*** Opening Material for this task ***

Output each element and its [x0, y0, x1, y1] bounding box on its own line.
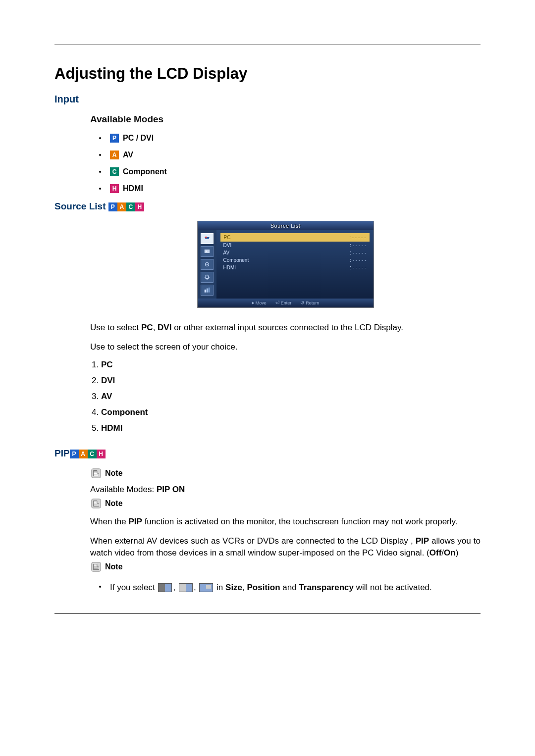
osd-enter-label: Enter [281, 301, 292, 305]
pip-bullet: If you select , , in Size, Position and … [90, 581, 481, 594]
badge-h-icon: H [135, 202, 144, 211]
badge-c-icon: C [110, 167, 119, 176]
text: and [280, 583, 299, 592]
text-bold: PIP ON [157, 485, 185, 494]
bullet-icon [99, 154, 101, 156]
osd-footer: ♦Move ⏎Enter ↺Return [198, 299, 374, 307]
text-bold: Transparency [299, 583, 354, 592]
note-label: Note [105, 562, 123, 571]
text-bold: HDMI [101, 423, 122, 433]
text: When external AV devices such as VCRs or… [90, 536, 416, 546]
bullet-icon [99, 137, 101, 139]
osd-item-value: - - - - - [353, 265, 367, 270]
osd-enter: ⏎Enter [275, 300, 292, 305]
badge-p-icon: P [108, 202, 117, 211]
bullet-icon [99, 171, 101, 173]
osd-sound-icon [201, 259, 214, 270]
svg-rect-7 [206, 289, 208, 293]
svg-rect-6 [204, 290, 206, 293]
text-bold: PIP [416, 536, 429, 546]
osd-move-label: Move [256, 301, 267, 305]
text: , [242, 583, 247, 592]
pip-note-2: When external AV devices such as VCRs or… [90, 535, 481, 559]
list-item: DVI [101, 376, 481, 386]
osd-return-label: Return [306, 301, 319, 305]
badge-p-icon: P [110, 134, 119, 143]
text: function is activated on the monitor, th… [142, 517, 458, 526]
osd-item-value: - - - - - [353, 250, 367, 255]
mode-label: Component [123, 167, 167, 176]
osd-sidebar [198, 230, 216, 299]
list-item: AV [101, 392, 481, 402]
text: Use to select [90, 323, 141, 332]
osd-item-label: HDMI [223, 265, 236, 270]
note-icon [90, 468, 102, 479]
text: Available Modes: [90, 485, 157, 494]
osd-item: PC : - - - - - [220, 233, 370, 242]
top-rule [54, 45, 481, 45]
badge-p-icon: P [70, 450, 79, 458]
text: , [173, 583, 177, 592]
text: If you select [110, 583, 157, 592]
osd-move: ♦Move [252, 300, 267, 305]
badge-h-icon: H [110, 184, 119, 193]
badge-c-icon: C [88, 450, 97, 458]
text: ) [456, 548, 459, 557]
osd-title: Source List [198, 221, 374, 230]
mode-row-component: C Component [90, 167, 481, 176]
osd-setup-icon [201, 272, 214, 283]
mode-row-pc-dvi: P PC / DVI [90, 134, 481, 143]
osd-item: AV : - - - - - [220, 249, 370, 256]
text-bold: PIP [129, 517, 142, 526]
text: or other external input sources connecte… [171, 323, 403, 332]
osd-item-label: DVI [223, 243, 232, 248]
badge-a-icon: A [79, 450, 88, 458]
text-bold: AV [101, 392, 112, 401]
svg-rect-8 [208, 288, 209, 293]
pip-size-icon [179, 583, 193, 592]
source-desc-1: Use to select PC, DVI or other external … [90, 322, 481, 334]
text-bold: Off [429, 548, 442, 557]
return-icon: ↺ [300, 300, 304, 305]
svg-point-5 [206, 276, 209, 279]
svg-point-2 [206, 251, 207, 252]
osd-multi-icon [201, 285, 214, 296]
svg-rect-1 [204, 250, 210, 253]
text: in [216, 583, 225, 592]
badge-h-icon: H [97, 450, 106, 458]
page-title: Adjusting the LCD Display [54, 65, 481, 83]
bullet-icon [99, 188, 101, 190]
note-label: Note [105, 469, 123, 478]
pip-bullet-text: If you select , , in Size, Position and … [110, 581, 481, 594]
note-row: Note [90, 468, 481, 479]
osd-picture-icon [201, 246, 214, 257]
text: , [153, 323, 158, 332]
available-modes-section: Available Modes P PC / DVI A AV C Compon… [54, 114, 481, 193]
note-icon [90, 561, 102, 572]
pip-label: PIP [54, 448, 70, 458]
source-desc-2: Use to select the screen of your choice. [90, 341, 481, 353]
osd-item-value: - - - - - [352, 235, 366, 240]
available-modes-heading: Available Modes [90, 114, 481, 125]
badge-a-icon: A [117, 202, 126, 211]
bottom-rule [54, 613, 481, 614]
pip-section: Note Available Modes: PIP ON Note When t… [54, 468, 481, 594]
badge-c-icon: C [126, 202, 135, 211]
osd-item: Component : - - - - - [220, 256, 370, 264]
osd-item-label: Component [223, 257, 249, 263]
source-list-section: Source List [54, 221, 481, 433]
source-list-heading: Source List PACH [54, 201, 481, 212]
pip-available-modes: Available Modes: PIP ON [90, 484, 481, 496]
pip-badges: PACH [70, 448, 106, 458]
badge-a-icon: A [110, 151, 119, 159]
svg-rect-0 [205, 237, 207, 238]
text-bold: DVI [101, 376, 115, 385]
pip-note-1: When the PIP function is activated on th… [90, 516, 481, 528]
text: When the [90, 517, 129, 526]
text-bold: Component [101, 407, 148, 417]
osd-item: DVI : - - - - - [220, 242, 370, 249]
note-label: Note [105, 499, 123, 508]
mode-label: PC / DVI [123, 134, 154, 143]
pip-size-icon [199, 583, 213, 592]
text-bold: PC [141, 323, 153, 332]
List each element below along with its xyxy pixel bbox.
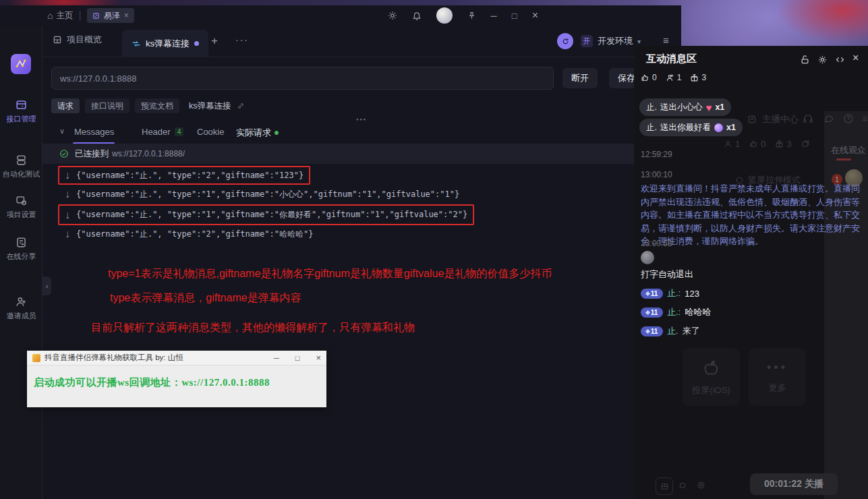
chat-username[interactable]: 止.: xyxy=(667,306,681,318)
level-number: 11 xyxy=(651,328,658,335)
settings-icon[interactable] xyxy=(388,11,397,20)
message-row: ↓ {"username":"止.", "type":"1","giftname… xyxy=(58,204,474,225)
header-count-badge: 4 xyxy=(175,127,184,136)
expand-code-icon[interactable] xyxy=(835,55,845,65)
new-tab-plus-icon[interactable]: + xyxy=(211,34,218,48)
ws-message-text: {"username":"止.", "type":"1","giftname":… xyxy=(76,209,467,221)
titlebar-divider: | xyxy=(78,9,81,22)
bouquet-gift-icon xyxy=(714,123,723,132)
tab-project-overview[interactable]: 项目概览 xyxy=(53,34,102,46)
project-tab-close-icon[interactable]: × xyxy=(124,11,129,20)
level-number: 11 xyxy=(651,290,658,297)
tab-label: ks弹幕连接 xyxy=(146,38,190,50)
sidebar-item-online-share[interactable]: 在线分享 xyxy=(0,236,42,262)
message-row: ↓ {"username":"止.", "type":"2","giftname… xyxy=(59,225,318,243)
gift-action: 送出你最好看 xyxy=(660,122,711,134)
console-maximize-icon[interactable]: □ xyxy=(295,354,300,362)
console-close-icon[interactable]: × xyxy=(316,353,321,363)
console-app-icon xyxy=(32,354,40,362)
panel-settings-icon[interactable] xyxy=(817,55,828,65)
minimize-icon[interactable]: ─ xyxy=(491,11,497,21)
env-menu-icon[interactable]: ≡ xyxy=(663,34,669,46)
auto-test-icon xyxy=(15,154,28,167)
tab-messages[interactable]: Messages xyxy=(74,127,114,137)
notifications-bell-icon[interactable] xyxy=(412,11,422,20)
home-button[interactable]: ⌂ 主页 xyxy=(47,10,73,22)
project-tabbar: 项目概览 ks弹幕连接 + ··· 开 开发环境 ▾ ≡ xyxy=(42,26,681,57)
console-message: 启动成功可以开播ws回调地址：ws://127.0.0.1:8888 xyxy=(27,365,326,389)
connection-row: 已连接到 ws://127.0.0.1:8888/ xyxy=(42,144,681,164)
console-title: 抖音直播伴侣弹幕礼物获取工具 by: 山恒 xyxy=(45,353,183,363)
ws-url-input[interactable] xyxy=(51,67,554,90)
sidebar-label: 自动化测试 xyxy=(3,169,40,179)
arrow-down-icon: ↓ xyxy=(65,169,70,181)
home-icon: ⌂ xyxy=(47,10,53,21)
chat-message: 11 止.: 123 xyxy=(641,287,699,299)
tab-request[interactable]: 请求 xyxy=(51,98,80,113)
tab-more-icon[interactable]: ··· xyxy=(235,34,249,45)
panel-viewer-stat: 1 xyxy=(666,73,682,82)
chat-user-avatar[interactable] xyxy=(641,251,654,264)
pin-icon[interactable] xyxy=(467,11,476,20)
sidebar-item-auto-test[interactable]: 自动化测试 xyxy=(0,154,42,179)
arrow-down-icon: ↓ xyxy=(65,209,70,221)
system-message: 打字自动退出 xyxy=(641,268,693,281)
sidebar-label: 在线分享 xyxy=(7,252,36,262)
tab-actual-request[interactable]: 实际请求 xyxy=(236,127,279,139)
tab-header[interactable]: Header 4 xyxy=(142,127,183,137)
env-name: 开发环境 xyxy=(598,35,633,47)
project-tab[interactable]: 易泽 × xyxy=(87,8,134,23)
sidebar-item-api-manage[interactable]: 接口管理 xyxy=(0,98,42,124)
app-logo[interactable] xyxy=(11,54,31,74)
sidebar-expand-handle[interactable]: › xyxy=(42,276,51,295)
arrow-down-icon: ↓ xyxy=(65,228,70,240)
gift-user: 止. xyxy=(646,122,657,134)
chat-timestamp: 12:59:29 xyxy=(641,150,672,159)
api-sidebar: 接口管理 自动化测试 项目设置 在线分享 邀请成员 xyxy=(0,26,42,499)
project-settings-icon xyxy=(15,194,28,207)
panel-like-count: 0 xyxy=(652,73,657,82)
gift-user: 止. xyxy=(646,102,657,113)
actual-request-dot xyxy=(274,131,279,135)
panel-close-icon[interactable]: × xyxy=(852,52,859,64)
chat-text: 来了 xyxy=(683,325,700,337)
sidebar-item-project-settings[interactable]: 项目设置 xyxy=(0,194,42,220)
project-tab-label: 易泽 xyxy=(104,10,120,22)
sidebar-item-invite-member[interactable]: 邀请成员 xyxy=(0,295,42,321)
panel-gift-stat: 3 xyxy=(690,73,706,82)
environment-selector[interactable]: 开 开发环境 ▾ xyxy=(581,32,641,51)
tab-ws-connection[interactable]: ks弹幕连接 xyxy=(122,30,208,57)
collapse-chevron-icon[interactable]: ∨ xyxy=(59,127,65,136)
gift-count: x1 xyxy=(715,102,724,112)
chat-username[interactable]: 止.: xyxy=(667,287,681,299)
maximize-icon[interactable]: □ xyxy=(512,11,517,21)
console-minimize-icon[interactable]: ─ xyxy=(274,354,279,362)
arrow-down-icon: ↓ xyxy=(65,188,70,200)
close-icon[interactable]: × xyxy=(532,9,538,22)
chat-text: 哈哈哈 xyxy=(685,306,711,318)
panel-title: 互动消息区 xyxy=(646,53,697,65)
live-companion-window: 主播中心 ≡ 1 0 3 在线观众 竖屏拉伸模式 1 xyxy=(634,46,868,499)
chat-username[interactable]: 止. xyxy=(667,325,678,337)
platform-notice: 欢迎来到直播间！抖音严禁未成年人直播或打赏。直播间内严禁出现违法违规、低俗色情、… xyxy=(641,182,865,248)
panel-splitter[interactable]: ▪▪▪ xyxy=(42,115,681,121)
sync-refresh-icon[interactable] xyxy=(557,33,573,49)
annotation-line: type表示弹幕消息，giftname是弹幕内容 xyxy=(110,291,301,305)
tab-api-doc[interactable]: 接口说明 xyxy=(85,98,129,113)
tab-cookie[interactable]: Cookie xyxy=(197,127,224,137)
console-titlebar[interactable]: 抖音直播伴侣弹幕礼物获取工具 by: 山恒 ─ □ × xyxy=(27,351,326,365)
api-titlebar-left: ⌂ 主页 | 易泽 × xyxy=(47,5,134,26)
chat-message: 11 止.: 哈哈哈 xyxy=(641,306,711,318)
unlock-icon[interactable] xyxy=(800,55,810,65)
message-tabs: ∨ Messages Header 4 Cookie 实际请求 xyxy=(42,121,681,144)
link-icon[interactable] xyxy=(237,102,245,110)
level-diamond-icon xyxy=(645,310,650,314)
disconnect-button[interactable]: 断开 xyxy=(562,68,598,88)
unsaved-dot xyxy=(194,41,199,46)
gift-count: x1 xyxy=(726,123,736,132)
level-badge: 11 xyxy=(641,307,663,318)
user-avatar[interactable] xyxy=(436,7,453,24)
gift-icon xyxy=(690,74,699,82)
message-row: ↓ {"username":"止.", "type":"2","giftname… xyxy=(58,166,310,185)
tab-preview-doc[interactable]: 预览文档 xyxy=(135,98,179,113)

*** Closing Material for this task ***

- _What to work on_
Search the data for the string "Messages". List each line that has it.

- _Problem solution_
tab-messages[interactable]: Messages xyxy=(74,127,114,137)
message-tabs: ∨ Messages Header 4 Cookie 实际请求 xyxy=(42,121,681,144)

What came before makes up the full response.